The Metafictional Realm in Vladimir Nabokov's "Look at the Harlequins!"

Najlaa K. Saleh


This study sheds light on the metafictional world as a new genre to be discovered. Vladimir Vladimirovich Nabokov invented a new way of writing. He documented his life and career through a fictional and real-world “metafictional realm.” In his novel Look at the Harlequins!, Nabokov uses the strategy of choosing an artist as a prototypical character, reflecting the duality between what is real and what is fictional. This paper demonstrates how Nabokov successfully unites these two vague worlds. Moreover, the study explores the illusive or hidden world that penetrates reality and fiction. In Metafiction: The Theory and Practice of Self-Conscious Fiction, Patricia Waugh interprets an imaginative picture of the author’s mental world, revealing a mind capable of working in two different modes. According to Waugh, metafiction is the representation of the outside and inside intermingled realms of the novelist’s mind.
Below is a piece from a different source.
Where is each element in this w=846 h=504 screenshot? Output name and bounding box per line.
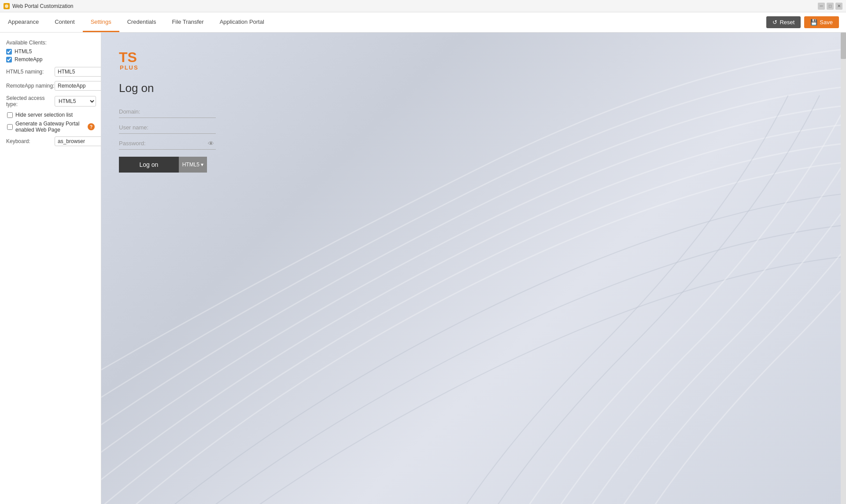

She states that metafiction reveals the “self-consciousness” and “self-awareness” of the two creative worlds and introduces several strategies and structures in presenting the fictional and real “self-consciousness” of the author. She refers to Nabokov’s work as the “realm of a metafictional world” and asserts that the author evokes the “fictional and real” through Look at the Harlequins! This study shows how Nabokov sets his text within an additional context, using both outside and inside protagonists. In Look at the Harlequins!, he creates his own novel by creating a fictional novelist’s work, producing two mingled worlds. One of these is the fictional world of Vadim Vadimovich N., the narrator and protagonist. The other world is the real one, represented by Nabokov’s fictional career. This study, which serves as a guide for interpreting Nabokov’s postmodernist text and context, introduces a new genre of the novel—metafiction and its elements—and is intended to aid readers, particularly scholars, instructors, and critics, in their fields. Moreover, this study examines how postmodernists highlight reality through their novels. The scope of the study covers postmodern metafiction, particularly that of Vladimir Nabokov.


Keywords: self-consciousness, intermingled realms, metafiction, Vladimir Nabokov, mirrors.